AIM OF THE EXERCISE:
Report the lines of the data below that contain the string "rect".

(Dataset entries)
###

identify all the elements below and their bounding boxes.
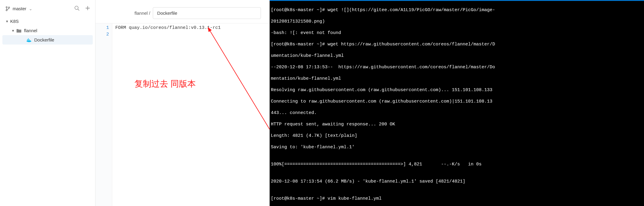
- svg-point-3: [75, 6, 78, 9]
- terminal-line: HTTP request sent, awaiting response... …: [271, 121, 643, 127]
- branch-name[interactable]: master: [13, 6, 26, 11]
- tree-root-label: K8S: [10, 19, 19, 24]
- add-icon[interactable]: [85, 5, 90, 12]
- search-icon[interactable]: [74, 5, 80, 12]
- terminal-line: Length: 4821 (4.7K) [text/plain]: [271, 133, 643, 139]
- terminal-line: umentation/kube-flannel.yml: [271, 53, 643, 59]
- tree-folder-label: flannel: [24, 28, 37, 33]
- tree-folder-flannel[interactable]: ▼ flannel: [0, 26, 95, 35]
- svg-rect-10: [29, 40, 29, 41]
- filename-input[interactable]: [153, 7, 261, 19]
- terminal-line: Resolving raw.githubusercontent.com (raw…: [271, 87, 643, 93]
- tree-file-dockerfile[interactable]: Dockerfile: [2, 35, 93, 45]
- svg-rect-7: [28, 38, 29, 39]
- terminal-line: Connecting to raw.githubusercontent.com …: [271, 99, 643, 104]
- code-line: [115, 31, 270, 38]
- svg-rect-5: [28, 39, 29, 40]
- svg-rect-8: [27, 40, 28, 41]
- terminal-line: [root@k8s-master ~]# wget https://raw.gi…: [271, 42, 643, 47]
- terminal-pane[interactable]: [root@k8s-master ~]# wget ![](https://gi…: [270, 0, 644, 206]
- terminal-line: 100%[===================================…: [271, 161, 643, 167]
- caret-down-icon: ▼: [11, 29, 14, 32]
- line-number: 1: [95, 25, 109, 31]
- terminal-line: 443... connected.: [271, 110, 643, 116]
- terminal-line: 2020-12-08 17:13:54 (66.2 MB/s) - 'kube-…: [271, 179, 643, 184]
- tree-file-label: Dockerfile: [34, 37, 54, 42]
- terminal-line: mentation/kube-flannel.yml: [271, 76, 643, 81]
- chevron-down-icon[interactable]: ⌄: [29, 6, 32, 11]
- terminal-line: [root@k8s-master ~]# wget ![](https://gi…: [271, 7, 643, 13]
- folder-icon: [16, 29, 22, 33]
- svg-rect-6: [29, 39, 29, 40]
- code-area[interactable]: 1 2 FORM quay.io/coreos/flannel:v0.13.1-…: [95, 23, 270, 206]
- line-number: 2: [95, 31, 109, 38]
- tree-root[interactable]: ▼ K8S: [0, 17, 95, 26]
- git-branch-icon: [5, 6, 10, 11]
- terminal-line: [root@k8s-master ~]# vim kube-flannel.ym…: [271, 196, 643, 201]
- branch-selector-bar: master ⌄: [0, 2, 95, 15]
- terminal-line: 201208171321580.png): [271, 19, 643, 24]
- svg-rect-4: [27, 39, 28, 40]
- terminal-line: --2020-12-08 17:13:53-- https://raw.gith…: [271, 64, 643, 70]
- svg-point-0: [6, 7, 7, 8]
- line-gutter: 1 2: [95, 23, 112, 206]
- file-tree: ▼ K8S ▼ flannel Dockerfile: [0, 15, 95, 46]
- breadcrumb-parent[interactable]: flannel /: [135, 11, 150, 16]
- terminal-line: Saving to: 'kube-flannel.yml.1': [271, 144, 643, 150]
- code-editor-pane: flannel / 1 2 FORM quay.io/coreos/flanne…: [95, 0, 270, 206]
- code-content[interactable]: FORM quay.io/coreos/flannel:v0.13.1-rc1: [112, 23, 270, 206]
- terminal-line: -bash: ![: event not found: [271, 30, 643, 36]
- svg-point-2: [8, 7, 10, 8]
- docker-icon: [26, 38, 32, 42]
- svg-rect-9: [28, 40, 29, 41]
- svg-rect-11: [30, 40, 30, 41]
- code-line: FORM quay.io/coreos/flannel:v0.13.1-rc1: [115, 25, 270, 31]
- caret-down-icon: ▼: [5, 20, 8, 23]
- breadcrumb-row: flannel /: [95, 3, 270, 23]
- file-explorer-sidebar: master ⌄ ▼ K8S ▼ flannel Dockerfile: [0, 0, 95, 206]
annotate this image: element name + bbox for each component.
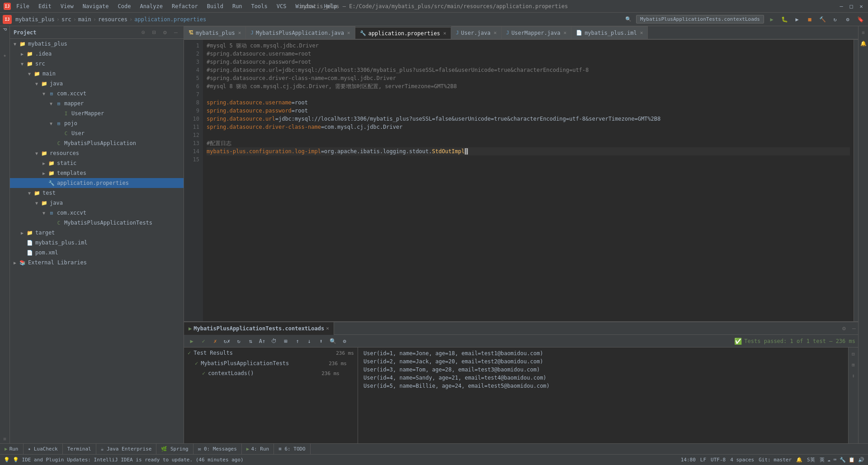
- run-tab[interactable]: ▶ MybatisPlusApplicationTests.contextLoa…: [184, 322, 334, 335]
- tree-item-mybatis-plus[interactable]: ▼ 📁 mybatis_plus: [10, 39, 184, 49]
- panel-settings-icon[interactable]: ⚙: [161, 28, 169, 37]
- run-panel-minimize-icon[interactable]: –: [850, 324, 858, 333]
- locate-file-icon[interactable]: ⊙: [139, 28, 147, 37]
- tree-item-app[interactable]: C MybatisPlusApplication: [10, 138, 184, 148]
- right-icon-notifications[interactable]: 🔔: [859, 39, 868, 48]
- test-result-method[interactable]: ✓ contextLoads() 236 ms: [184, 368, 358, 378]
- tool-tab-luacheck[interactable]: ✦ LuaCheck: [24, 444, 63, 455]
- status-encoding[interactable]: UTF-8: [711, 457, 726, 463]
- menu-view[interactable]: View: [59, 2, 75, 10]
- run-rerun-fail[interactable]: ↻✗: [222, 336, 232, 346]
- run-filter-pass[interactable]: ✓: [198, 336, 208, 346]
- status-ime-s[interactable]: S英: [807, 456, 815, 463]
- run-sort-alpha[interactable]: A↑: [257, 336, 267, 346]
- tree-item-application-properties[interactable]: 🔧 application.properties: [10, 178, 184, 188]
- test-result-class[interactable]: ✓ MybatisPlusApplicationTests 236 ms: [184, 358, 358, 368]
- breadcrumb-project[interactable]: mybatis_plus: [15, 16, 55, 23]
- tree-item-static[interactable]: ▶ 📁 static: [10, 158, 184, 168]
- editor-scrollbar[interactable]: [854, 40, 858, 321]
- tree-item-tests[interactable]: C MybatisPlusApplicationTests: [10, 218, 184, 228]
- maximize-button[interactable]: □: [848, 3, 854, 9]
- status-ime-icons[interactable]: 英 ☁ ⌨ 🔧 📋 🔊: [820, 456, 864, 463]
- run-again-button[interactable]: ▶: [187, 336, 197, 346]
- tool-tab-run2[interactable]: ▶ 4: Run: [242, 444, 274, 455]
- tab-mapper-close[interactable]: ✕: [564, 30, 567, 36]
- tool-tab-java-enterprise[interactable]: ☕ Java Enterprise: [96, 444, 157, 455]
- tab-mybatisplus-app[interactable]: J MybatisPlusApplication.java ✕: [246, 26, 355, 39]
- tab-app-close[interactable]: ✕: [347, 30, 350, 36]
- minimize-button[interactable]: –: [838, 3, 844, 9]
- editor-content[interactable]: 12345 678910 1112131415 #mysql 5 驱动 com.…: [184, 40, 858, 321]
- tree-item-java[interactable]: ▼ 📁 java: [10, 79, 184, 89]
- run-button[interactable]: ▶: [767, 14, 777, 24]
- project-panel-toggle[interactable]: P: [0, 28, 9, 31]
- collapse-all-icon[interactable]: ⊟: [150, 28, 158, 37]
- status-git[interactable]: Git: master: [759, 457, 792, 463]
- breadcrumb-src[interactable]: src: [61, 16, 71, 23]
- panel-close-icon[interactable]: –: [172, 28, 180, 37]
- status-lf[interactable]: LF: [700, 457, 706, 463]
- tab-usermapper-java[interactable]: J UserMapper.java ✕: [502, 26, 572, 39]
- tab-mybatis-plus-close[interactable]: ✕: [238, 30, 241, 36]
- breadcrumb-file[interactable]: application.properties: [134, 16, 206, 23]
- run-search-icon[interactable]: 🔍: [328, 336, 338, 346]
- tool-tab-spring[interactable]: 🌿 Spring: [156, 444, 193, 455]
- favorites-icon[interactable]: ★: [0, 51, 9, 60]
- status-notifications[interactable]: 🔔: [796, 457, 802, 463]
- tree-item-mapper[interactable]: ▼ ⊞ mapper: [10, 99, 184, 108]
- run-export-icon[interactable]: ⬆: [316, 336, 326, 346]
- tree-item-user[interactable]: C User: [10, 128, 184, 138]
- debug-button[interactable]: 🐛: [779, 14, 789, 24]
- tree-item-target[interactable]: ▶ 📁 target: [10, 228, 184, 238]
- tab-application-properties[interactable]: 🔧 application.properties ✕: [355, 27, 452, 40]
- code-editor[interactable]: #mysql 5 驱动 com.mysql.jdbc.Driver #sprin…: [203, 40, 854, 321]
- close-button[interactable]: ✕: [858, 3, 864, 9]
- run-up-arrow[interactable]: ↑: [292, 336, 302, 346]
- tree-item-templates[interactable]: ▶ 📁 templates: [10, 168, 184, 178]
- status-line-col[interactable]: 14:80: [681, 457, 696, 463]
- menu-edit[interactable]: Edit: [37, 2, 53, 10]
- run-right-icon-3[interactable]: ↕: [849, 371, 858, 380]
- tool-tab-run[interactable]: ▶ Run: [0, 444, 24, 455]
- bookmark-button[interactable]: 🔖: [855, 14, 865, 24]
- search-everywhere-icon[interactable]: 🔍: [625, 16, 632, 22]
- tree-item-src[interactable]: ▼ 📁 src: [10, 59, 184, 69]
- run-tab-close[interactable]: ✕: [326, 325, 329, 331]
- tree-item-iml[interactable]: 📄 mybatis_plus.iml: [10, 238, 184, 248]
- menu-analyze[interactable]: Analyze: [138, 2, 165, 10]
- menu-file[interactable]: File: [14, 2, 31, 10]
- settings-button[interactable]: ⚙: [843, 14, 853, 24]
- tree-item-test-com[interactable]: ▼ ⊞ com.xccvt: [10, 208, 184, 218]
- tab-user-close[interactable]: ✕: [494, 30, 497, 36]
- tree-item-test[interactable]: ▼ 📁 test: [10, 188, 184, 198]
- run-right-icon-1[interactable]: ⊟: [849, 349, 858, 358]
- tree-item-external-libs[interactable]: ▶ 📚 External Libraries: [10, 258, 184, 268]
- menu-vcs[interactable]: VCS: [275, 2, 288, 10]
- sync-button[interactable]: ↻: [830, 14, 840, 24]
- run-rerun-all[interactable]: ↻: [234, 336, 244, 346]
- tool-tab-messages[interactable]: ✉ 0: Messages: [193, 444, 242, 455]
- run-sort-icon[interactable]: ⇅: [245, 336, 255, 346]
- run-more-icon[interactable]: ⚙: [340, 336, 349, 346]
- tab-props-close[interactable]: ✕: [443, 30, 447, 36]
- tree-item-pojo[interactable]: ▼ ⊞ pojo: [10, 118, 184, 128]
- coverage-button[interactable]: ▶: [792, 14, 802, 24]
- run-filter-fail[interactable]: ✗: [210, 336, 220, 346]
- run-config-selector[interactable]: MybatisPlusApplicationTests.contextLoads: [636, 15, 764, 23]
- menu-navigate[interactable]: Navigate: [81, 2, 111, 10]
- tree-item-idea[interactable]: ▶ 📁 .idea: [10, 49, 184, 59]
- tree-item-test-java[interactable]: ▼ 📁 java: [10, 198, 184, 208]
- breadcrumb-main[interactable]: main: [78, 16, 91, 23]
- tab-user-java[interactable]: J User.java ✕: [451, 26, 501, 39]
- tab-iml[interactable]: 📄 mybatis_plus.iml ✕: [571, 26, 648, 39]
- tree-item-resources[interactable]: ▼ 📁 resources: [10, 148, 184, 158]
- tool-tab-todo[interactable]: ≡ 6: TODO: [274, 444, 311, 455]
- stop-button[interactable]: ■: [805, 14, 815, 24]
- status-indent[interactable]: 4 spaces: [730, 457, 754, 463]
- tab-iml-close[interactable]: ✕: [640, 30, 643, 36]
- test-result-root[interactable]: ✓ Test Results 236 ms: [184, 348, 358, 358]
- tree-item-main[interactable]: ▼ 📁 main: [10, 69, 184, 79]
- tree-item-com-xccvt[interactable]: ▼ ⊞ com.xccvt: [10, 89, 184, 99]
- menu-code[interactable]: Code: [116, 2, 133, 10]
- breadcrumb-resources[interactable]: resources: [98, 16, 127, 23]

###

RESULT OF THE TASK:
- svg-rect-10: [29, 40, 29, 41]
- svg-rect-7: [28, 38, 29, 39]
- svg-rect-5: [28, 39, 29, 40]
- svg-rect-8: [27, 40, 28, 41]
- svg-rect-6: [29, 39, 29, 40]
- svg-rect-4: [27, 39, 28, 40]
- svg-rect-9: [28, 40, 29, 41]
- svg-rect-11: [30, 40, 30, 41]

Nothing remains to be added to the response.